Sniff out Superior Stamina with This Nasal Breathing Technique

Among the cloud-piercing peaks of north-western Mexico is a region of 20,000 square miles that locals call Sierra Tarahumara. Its indigenous people, the Rarámuri (meaning ‘fleet foot’), are some of the best long-distance runners in the world and are reputed to be able to cover up to 62 miles a day – double the distance of a typical elite athlete. But what gives Rarámuri ultramarathon legends such as Miguel Lara their edge is the way that they breathe: through their nose.

Most people instinctively breathe through their mouths during workouts; after all, it seems only natural to try to achieve maximum oxygen uptake when your body is under stress. Yet a recent study by scientists at Colorado State University Pueblo suggests that runners who breathe through their nose can increase both their speed and distance. The Rarámuri are evidently on to something.

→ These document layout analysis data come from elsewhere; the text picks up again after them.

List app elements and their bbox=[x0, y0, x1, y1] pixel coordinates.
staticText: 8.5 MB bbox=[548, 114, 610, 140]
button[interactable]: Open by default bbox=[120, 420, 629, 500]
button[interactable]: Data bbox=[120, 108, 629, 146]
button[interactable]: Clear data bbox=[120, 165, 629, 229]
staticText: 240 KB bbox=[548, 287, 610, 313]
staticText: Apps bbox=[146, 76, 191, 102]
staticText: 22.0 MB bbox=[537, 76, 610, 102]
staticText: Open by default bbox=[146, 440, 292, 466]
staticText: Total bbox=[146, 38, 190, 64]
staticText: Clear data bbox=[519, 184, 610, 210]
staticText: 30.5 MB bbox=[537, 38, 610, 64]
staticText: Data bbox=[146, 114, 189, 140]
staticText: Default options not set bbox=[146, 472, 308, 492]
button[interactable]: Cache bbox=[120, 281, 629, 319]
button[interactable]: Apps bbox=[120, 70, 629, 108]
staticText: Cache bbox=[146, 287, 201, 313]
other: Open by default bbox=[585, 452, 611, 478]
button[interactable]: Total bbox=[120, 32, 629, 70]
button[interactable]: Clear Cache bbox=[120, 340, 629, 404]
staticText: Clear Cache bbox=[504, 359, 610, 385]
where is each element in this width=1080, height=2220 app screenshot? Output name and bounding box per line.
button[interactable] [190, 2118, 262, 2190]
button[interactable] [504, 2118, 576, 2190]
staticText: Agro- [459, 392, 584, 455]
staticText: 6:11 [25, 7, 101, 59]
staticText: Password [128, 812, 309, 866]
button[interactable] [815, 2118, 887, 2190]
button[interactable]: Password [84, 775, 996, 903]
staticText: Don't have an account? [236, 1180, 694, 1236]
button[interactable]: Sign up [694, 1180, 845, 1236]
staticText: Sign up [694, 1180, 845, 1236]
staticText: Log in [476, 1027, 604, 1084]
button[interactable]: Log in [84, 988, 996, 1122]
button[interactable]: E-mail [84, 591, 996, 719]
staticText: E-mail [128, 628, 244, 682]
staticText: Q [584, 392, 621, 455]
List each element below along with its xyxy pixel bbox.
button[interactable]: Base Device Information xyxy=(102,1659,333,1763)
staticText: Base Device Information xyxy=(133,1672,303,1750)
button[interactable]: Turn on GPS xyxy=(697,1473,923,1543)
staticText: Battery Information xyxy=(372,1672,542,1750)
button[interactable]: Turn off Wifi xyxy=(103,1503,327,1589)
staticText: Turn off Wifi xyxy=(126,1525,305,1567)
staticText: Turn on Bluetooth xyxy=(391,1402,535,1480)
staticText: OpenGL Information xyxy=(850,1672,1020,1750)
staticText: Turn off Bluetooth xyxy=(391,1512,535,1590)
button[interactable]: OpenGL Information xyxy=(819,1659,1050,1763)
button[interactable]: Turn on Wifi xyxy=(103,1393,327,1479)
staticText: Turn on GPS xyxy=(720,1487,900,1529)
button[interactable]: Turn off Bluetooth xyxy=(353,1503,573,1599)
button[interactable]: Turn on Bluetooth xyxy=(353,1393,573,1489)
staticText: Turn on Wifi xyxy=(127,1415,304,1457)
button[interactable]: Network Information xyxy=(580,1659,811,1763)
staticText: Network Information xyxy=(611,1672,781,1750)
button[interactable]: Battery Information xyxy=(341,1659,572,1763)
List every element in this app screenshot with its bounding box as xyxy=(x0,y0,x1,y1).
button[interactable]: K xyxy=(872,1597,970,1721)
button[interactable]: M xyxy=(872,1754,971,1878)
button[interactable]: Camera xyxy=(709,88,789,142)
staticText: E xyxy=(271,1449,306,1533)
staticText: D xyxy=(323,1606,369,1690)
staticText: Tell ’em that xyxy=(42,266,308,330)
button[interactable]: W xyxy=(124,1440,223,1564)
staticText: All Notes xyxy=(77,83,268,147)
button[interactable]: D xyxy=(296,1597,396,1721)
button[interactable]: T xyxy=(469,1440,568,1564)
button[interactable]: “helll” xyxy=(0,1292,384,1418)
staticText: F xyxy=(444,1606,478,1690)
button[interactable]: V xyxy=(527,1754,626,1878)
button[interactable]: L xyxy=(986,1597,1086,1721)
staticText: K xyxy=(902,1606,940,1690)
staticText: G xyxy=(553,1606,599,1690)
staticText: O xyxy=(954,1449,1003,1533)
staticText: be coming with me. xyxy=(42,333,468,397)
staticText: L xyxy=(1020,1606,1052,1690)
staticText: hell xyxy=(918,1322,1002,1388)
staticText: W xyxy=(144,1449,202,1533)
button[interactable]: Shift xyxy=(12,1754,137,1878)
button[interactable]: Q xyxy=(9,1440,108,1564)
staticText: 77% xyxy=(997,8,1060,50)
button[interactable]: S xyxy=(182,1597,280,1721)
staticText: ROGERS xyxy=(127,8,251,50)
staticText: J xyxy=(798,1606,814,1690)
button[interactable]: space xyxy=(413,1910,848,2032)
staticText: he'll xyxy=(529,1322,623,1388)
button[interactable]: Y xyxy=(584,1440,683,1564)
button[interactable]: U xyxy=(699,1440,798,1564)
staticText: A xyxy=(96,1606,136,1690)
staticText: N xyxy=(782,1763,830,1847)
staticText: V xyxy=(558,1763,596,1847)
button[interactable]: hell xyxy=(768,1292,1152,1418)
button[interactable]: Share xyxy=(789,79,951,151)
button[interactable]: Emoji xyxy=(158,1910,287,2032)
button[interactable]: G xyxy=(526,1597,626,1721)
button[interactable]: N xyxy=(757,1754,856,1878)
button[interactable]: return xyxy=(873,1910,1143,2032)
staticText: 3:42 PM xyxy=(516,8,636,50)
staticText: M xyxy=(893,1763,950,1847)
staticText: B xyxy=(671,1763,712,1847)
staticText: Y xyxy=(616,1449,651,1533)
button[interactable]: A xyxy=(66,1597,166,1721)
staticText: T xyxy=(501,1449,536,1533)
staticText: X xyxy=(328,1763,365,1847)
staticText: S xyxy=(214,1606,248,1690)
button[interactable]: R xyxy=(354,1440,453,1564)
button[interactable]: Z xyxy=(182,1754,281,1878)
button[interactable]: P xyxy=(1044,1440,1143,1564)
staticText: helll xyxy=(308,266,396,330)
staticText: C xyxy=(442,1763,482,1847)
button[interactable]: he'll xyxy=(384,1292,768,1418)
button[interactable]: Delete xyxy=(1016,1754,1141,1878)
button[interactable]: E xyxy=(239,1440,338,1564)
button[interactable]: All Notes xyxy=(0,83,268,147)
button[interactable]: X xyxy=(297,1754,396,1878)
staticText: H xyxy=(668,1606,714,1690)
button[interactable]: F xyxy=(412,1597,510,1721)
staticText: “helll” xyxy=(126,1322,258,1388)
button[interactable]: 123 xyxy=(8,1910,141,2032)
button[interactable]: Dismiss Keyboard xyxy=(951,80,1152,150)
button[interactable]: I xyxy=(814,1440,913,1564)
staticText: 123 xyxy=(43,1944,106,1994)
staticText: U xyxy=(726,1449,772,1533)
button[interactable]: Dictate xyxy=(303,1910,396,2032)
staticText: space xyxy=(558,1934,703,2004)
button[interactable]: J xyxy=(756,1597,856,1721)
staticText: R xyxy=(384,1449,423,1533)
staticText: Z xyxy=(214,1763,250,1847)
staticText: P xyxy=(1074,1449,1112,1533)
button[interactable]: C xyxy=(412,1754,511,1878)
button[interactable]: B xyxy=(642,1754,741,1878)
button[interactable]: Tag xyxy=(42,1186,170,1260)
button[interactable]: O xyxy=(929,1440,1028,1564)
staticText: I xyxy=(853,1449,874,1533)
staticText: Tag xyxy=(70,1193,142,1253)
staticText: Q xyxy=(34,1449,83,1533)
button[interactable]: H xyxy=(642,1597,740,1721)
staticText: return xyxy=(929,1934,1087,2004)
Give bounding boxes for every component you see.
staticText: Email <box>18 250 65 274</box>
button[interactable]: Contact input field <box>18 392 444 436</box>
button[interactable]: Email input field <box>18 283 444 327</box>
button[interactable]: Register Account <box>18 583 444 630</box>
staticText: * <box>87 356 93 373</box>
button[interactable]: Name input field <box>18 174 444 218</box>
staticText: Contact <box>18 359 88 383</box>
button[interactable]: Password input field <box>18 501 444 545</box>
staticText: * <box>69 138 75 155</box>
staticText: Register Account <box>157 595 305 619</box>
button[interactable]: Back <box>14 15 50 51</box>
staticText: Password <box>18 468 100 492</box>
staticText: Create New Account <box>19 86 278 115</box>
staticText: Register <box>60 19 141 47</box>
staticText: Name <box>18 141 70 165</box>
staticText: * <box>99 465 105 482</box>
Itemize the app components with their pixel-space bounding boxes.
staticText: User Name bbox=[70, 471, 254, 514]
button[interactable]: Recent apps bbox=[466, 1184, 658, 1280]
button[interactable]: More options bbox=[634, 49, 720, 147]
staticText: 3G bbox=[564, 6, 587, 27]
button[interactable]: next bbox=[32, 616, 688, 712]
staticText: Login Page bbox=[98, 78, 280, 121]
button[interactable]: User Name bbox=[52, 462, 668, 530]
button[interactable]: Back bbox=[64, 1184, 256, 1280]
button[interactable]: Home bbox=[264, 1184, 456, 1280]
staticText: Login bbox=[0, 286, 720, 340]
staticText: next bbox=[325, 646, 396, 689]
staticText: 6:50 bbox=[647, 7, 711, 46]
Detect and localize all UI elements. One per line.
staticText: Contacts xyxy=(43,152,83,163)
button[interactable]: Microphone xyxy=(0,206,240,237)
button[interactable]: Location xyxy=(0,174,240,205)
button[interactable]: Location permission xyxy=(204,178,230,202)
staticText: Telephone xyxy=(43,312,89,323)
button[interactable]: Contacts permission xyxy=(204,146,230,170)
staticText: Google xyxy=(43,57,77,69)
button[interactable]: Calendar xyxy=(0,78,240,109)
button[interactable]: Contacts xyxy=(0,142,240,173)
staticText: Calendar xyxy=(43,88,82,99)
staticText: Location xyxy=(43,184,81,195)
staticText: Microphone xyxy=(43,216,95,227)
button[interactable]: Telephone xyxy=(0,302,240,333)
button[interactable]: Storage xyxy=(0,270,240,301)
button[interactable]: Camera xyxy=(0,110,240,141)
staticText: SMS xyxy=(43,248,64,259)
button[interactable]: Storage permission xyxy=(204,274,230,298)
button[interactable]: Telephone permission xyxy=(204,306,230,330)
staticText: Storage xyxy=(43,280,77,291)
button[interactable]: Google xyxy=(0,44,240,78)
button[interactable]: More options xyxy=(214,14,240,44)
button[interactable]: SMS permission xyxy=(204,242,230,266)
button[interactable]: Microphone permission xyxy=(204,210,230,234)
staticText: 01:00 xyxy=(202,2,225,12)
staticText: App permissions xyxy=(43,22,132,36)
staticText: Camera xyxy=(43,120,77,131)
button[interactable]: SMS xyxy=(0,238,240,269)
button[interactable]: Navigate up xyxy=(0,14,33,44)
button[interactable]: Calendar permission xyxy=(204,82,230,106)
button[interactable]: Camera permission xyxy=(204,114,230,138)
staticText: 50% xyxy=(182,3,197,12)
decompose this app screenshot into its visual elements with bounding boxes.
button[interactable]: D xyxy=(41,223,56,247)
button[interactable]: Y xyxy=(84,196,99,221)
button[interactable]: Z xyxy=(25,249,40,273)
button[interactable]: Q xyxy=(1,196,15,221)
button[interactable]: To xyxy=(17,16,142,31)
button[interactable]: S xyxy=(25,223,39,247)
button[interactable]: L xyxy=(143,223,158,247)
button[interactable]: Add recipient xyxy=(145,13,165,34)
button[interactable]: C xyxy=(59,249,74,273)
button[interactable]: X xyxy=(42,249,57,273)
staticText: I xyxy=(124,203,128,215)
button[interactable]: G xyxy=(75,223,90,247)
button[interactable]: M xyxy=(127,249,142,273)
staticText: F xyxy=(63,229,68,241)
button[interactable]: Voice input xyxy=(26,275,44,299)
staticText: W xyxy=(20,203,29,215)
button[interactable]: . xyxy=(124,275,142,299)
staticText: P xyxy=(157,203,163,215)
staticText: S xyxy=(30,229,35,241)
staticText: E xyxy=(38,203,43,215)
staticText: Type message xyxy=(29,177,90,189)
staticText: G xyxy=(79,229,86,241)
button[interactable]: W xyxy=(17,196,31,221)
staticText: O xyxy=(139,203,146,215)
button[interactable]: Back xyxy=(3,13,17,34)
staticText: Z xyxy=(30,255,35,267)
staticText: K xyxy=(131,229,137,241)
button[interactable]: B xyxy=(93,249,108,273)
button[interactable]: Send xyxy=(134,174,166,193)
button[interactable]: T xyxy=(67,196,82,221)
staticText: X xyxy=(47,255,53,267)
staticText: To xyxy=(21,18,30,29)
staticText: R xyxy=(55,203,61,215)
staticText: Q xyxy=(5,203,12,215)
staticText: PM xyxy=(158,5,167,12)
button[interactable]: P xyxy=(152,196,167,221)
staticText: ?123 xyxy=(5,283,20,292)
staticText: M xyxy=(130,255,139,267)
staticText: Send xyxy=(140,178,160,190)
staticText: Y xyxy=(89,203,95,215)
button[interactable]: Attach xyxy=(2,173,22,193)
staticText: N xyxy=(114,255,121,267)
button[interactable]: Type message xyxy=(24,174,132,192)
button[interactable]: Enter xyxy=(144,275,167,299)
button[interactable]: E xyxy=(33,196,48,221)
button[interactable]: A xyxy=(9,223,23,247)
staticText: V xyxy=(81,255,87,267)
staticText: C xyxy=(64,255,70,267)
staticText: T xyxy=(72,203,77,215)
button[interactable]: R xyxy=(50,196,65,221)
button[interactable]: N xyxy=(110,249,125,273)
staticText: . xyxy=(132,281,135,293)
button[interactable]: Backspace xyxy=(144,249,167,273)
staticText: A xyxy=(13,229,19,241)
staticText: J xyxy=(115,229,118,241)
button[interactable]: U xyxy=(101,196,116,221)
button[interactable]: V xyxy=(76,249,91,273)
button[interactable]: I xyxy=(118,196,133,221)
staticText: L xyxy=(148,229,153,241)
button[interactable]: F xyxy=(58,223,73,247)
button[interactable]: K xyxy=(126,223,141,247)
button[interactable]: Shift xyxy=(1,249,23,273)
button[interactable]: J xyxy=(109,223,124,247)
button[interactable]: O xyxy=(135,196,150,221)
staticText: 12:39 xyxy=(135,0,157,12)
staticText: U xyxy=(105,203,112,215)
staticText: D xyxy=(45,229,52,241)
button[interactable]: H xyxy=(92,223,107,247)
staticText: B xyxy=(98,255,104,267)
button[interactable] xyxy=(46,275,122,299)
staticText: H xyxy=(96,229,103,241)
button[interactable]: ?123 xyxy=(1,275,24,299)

The review showed that nasal breathing had several significant benefits for runners, including ventilatory efficiency – in essence, you get more bang for your buck with every inhalation, possibly because the increased resistance to airflow results in an improved recruitment of your diaphragm and a deeper penetration of oxygen into your lungs.

Meanwhile, your nose not only humidifies each breath you take but helps to regulate its temperature. This reduces the endurance-sapping, asthma-like signs of exercise-induced bronchoconstriction, which range from coughing and chest tightness to shortness of breath.

The catch is that adapting to nasal breathing can take between six weeks and six months, depending on factors such as how sensitive you are to carbon dioxide and your willingness to persist with what will initially feel uncomfortable. But if you do decide to break through that barrier, you’ll be able to blow away those PBs in no time.